EX-10.4 7 dex104.htm SECOND AMENDMENT TO THE HILLSTREET LOAN AGREEMENT Second Amendment to the HillStreet Loan Agreement

Exhibit 10.4

SECOND AMENDMENT TO

SUBORDINATED LOAN AND SECURITY AGREEMENT

AND SECOND AMENDMENT TO WARRANT AGREEMENT

This Second Amendment to the Subordinated Loan and Security Agreement and Second Amendment to Warrant Agreement (the “Amendment”) is entered into as of this 27th day of January, 2006 by and between QuaTech, Inc. (f/k/a WR Acquisition, Inc.), an Ohio corporation (“Borrower”), and The HillStreet Fund, L.P., a Delaware limited partnership, its permitted successors and assigns (“Lender”).

RECITALS

WHEREAS, the parties entered into that certain Subordinated Loan and Security Agreement as of July 28, 2000 (the “Loan Agreement”), whereby Lender made a term loan to Borrower in the amount of $3,000,000.

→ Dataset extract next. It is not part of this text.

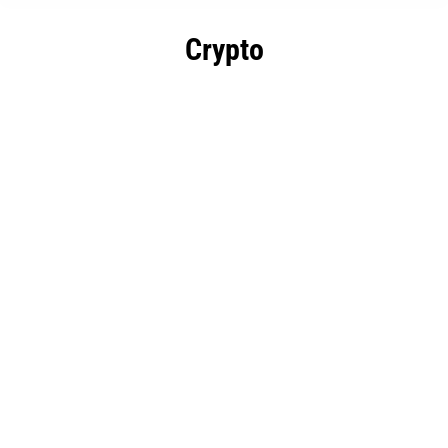
Crypto
Investeren in crypto, waarom?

WHEREAS, the Loan Agreement provides for the repayment of principal pursuant to an amortization schedule beginning on August 31, 2005.

WHEREAS, in connection with the Loan Agreement, the parties entered into that certain Warrant Agreement as of July 28, 2000 (the “Warrant Agreement”), whereby Borrower issued Lender a warrant to purchase up to 430,814 shares of common stock of Borrower (the “Warrant”).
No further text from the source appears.